Пылающее солнце. Пальмовые сомбреро. Глиняные лица пересечены ручейками пота, будто плачут жидким стеклом. Люди словно выточены из мангровых корней, приземистые, кряжистые, — больше нервов, чем сухожилий, больше сухожилий, чем мяса.
— У-у-ш-е-е-е-л! У-у-ш-е-е-е-л! У-у-ш-е-е-е-л!..
То и дело взлетало это слово, заставляя жителей покидать свои дома, заставляя их как безумных прыгать и обниматься на улицах и площадях. Импровизированные бродячие оркестры соперничали меж собой, наигрывая маршевые мелодии. Отовсюду слышался перезвон маримб. Взрывались шутихи и ракеты — смельчаки, пешие и конные, стреляли в воздух из ракетниц; они протягивали руку, нацеливались в небо и стреляли, чтобы небесная голубизна стала свидетельницей их радости. Пьяные обнимались, свиваясь в живые клубки, — они видели в лице друг друга облик Свободы…

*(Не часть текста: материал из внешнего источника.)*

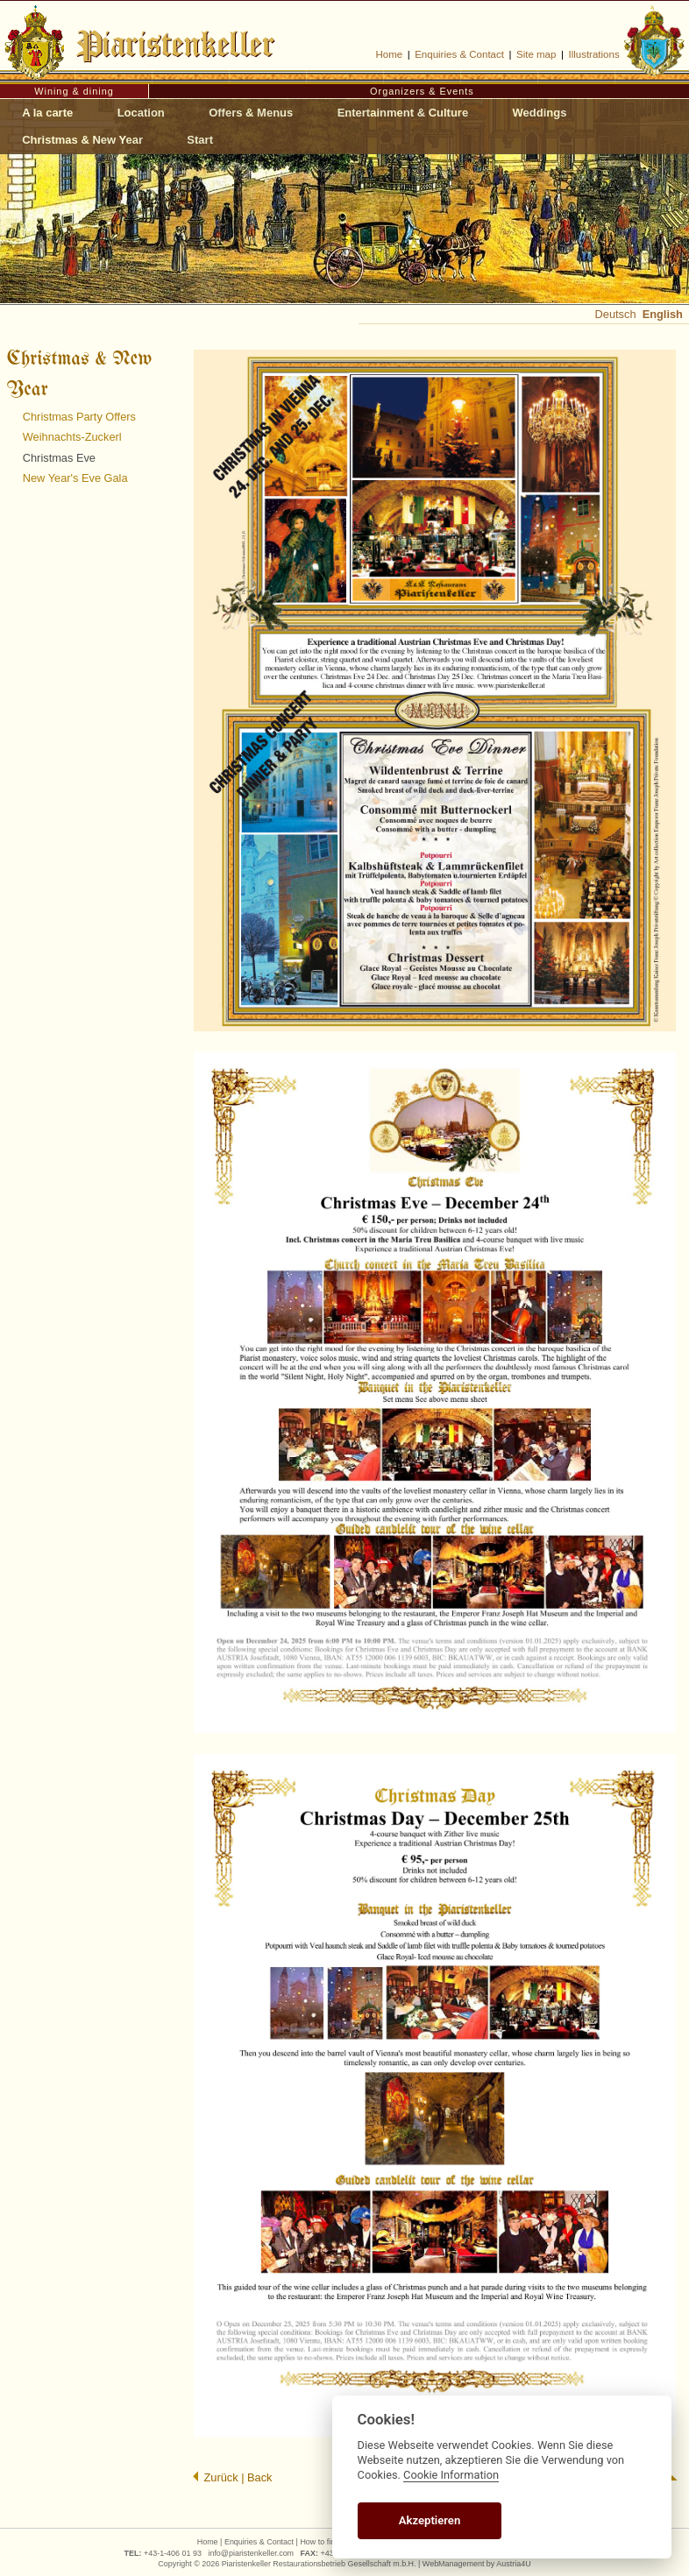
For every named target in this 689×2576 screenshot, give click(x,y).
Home (388, 54)
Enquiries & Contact (459, 54)
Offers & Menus (251, 112)
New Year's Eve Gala (75, 478)
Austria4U (513, 2563)
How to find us (325, 2541)
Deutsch (615, 314)
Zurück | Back (232, 2477)
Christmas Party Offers (79, 416)
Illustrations (593, 54)
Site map (536, 54)
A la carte (47, 112)
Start (200, 139)
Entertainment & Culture (403, 112)
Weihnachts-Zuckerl (72, 436)
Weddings (540, 112)
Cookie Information (451, 2474)
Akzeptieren (429, 2520)
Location (141, 112)
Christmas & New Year (82, 139)
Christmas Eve (59, 457)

— Свободы, но либеральной, свободы — либералов! — ораторствовал какой-то человек; он никак не мог разогнуться от того, что перегрузился спиртным, а падавшие на глаза спутанные волосы мешали ему смотреть.
— Эх, дурачина ты… — отвечал ему приятель. — Эта свобода — свободомыслящих!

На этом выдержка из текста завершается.